Figure 1 compares the Success Rate of DockRank (red) with that of ZRank (yellow) and IRAD (black) on the ZDock3-BM3 benchmark decoy set. DockRank consistently has a significantly higher Success Rate than both IRAD and ZRank for choices of m ranging from 1 to 1000 (see Materials and Methods section for details). If we limit our comparison to the top ranked conformations (m = 1), DockRank has a Success Rate of 39%, which means that for 39% of the docking cases the highest ranked conformation selected by DockRank is a near-native conformation (a hit), whereas the Success Rates of ZRank and IRAD are 9 and 15%, respectively. When we consider the conformations ranked among the top 10 (m = 10), DockRank achieves a Success Rate of 61%, as compared to 21 and 33% achieved by ZRank and IRAD, respectively. Thus, DockRank improves Success Rate by a factor of 1.8 (61/33 when m = 10) to 4.3 (39/9 when m = 1). Because the 54,000 conformations for each docking case in ZDock3-BM3 are not clustered, each docking case is likely to have a large number of highly similar conformations. In light of this fact, the success of Dock-Rank in ranking near-native conformations among the top 10 conformations is especially encouraging.

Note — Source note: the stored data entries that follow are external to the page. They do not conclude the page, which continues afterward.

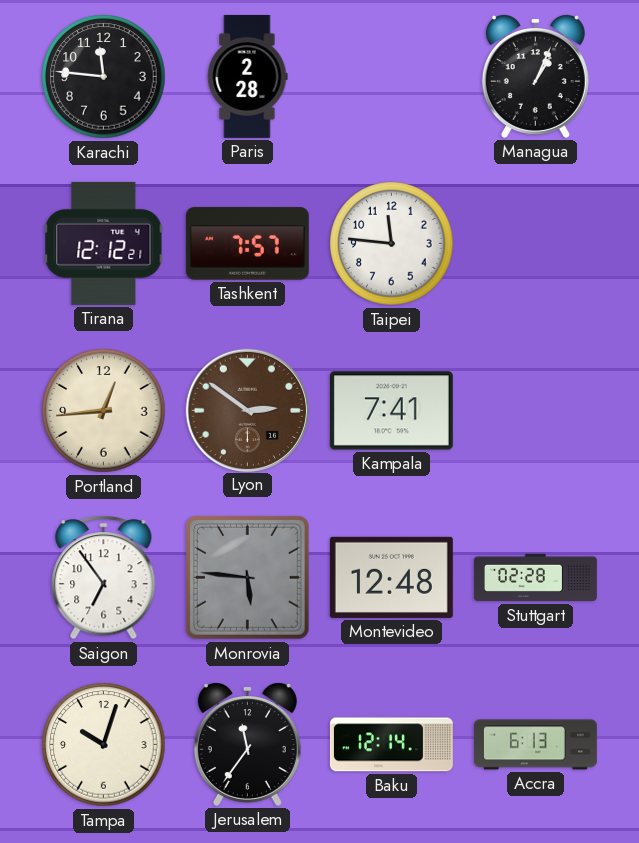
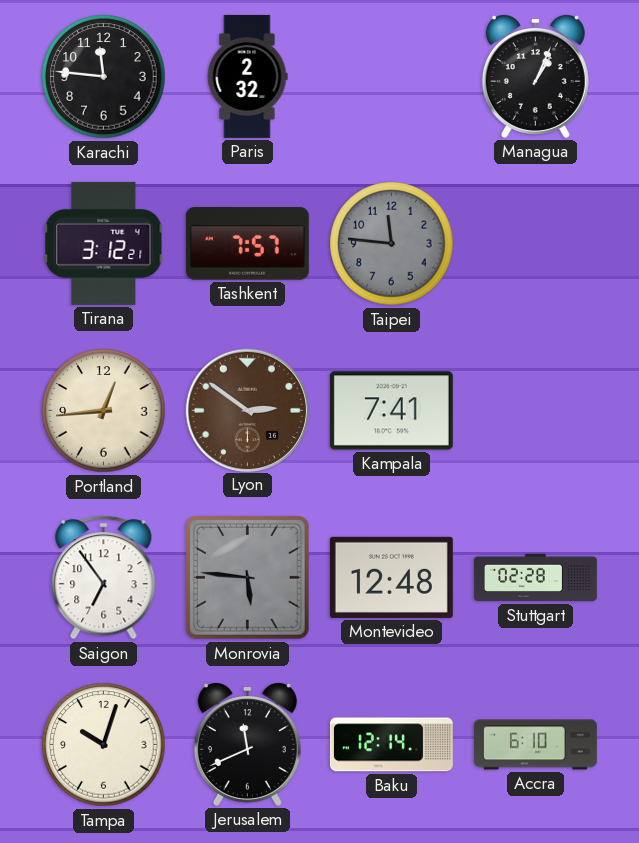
Paris: 2:28 -> 2:32
Tirana: 12:12 -> 3:12
Taipei dial: white -> grey
Jerusalem: 11:36 -> 11:41
Accra: 6:13 -> 6:10
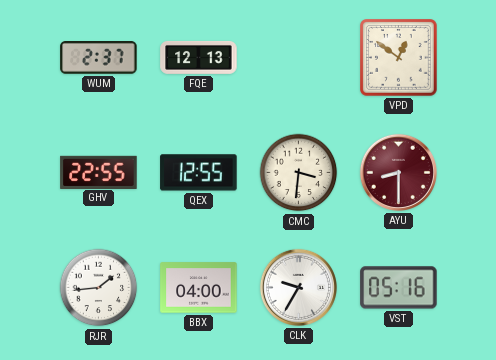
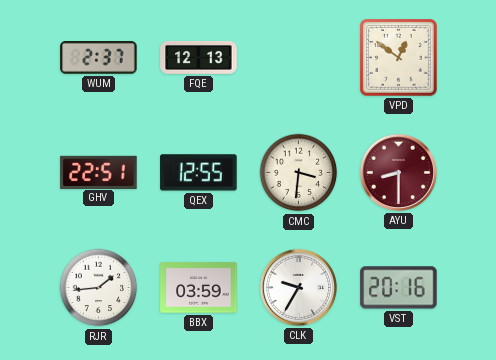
GHV: 22:55 -> 22:51
BBX: 04:00 -> 03:59
VST: 05:16 -> 20:16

A comparison of the Hit Rates of DockRank with those of other scoring functions, including IRAD and ZRank, on the ZDock3-BM3 benchmark decoy set is provided in Supporting Information Figure S3. Dock-Rank has a higher Hit Rate than IRAD and ZRank in 53 of 67 cases.

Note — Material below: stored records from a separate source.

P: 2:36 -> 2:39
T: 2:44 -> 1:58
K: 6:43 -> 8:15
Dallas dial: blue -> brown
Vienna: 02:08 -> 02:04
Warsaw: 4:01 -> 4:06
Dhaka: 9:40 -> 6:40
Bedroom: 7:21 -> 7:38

Partner-specific interface predictions can be used to reliably rank docked conformations
Li and Kihara55 had concluded that predicted interfaces cannot be used to reliably identify near-native conformations, based on their study using predicted interfaces from meta-PPISP,56 a nonpartner-specific interface predictor, to rank docked conformations using their scoring function. In light of the fact that most existing protein interface predictors are nonpartner-specific, it is of interest to examine the extent to which partner-specific interface predictions can improve the reliability of identifying near-native docked conformations. To answer this question, we compared the performance of DockRank using predicted interface residues from PS-HomPPI (a partner-specific predictor), with variants of DockRank using interface residues predicted by three state-of-the-art nonpartner-specific protein interface residue predictors: i) NPS-HomPPI,42 a sequence homology-based nonpartner-specific method for predicting the interface residues, which has been shown to outperform several structure-based and sequence-based interface predictors when sequence homologs of the query protein can be reliably identified; ii) PrISE,57 a local structural similarity based method for predicting protein–protein interfaces that has been shown to outperform other structure-based nonpartner-specific interface prediction methods; iii) meta-PPISP,56 a consensus method that takes as input the scores of three other structure-based machine-learning predictors cons-PPISP,58,59 PINUP,60 and Promate.29
Our results on the ZDock3-BM3 decoy set show that DockRank (using PS-HomPPI predicted interface residues) significantly outperforms DockRank variants that use predictions from the nonpartner-specific interface predictors NPS-HomPPI, meta-PPISP, and PrISE based on three criteria. First, in terms of Success Rate, DockRank successfully places at least one near-native conformation within the top ranked conformations (m = 1) for 39% docking cases (i.e., a Success Rate of 39%), while Dock-Rank variants that use predicted nonpartner-specific interfaces can only pick out a near-native conformation to top rank for 1%–7% of docking cases (Fig. 1). This translates to an improvement in Success Rate by a factor of 39 (39%/1%) when m = 1. Second, in terms of Hit Rate, the top 1000 ranked conformations selected by DockRank contain more hits than those selected by DockRank variants that use predicted nonpartner-specific interfaces in 43 of 67 docking cases (Supporting Information Figure S3). Third, in terms of I-RMSD, top ranked conformations selected by DockRank have statistically significantly lower I-RMSDs than those selected by DockRank variants that use predicted nonpartner-specific interfaces (as shown by the boxplot of I-RMSDs and by the nonparametric Nemenyi Test [75] at a significance level of 0.05, see Figure 2 and Supporting Information Figure S4).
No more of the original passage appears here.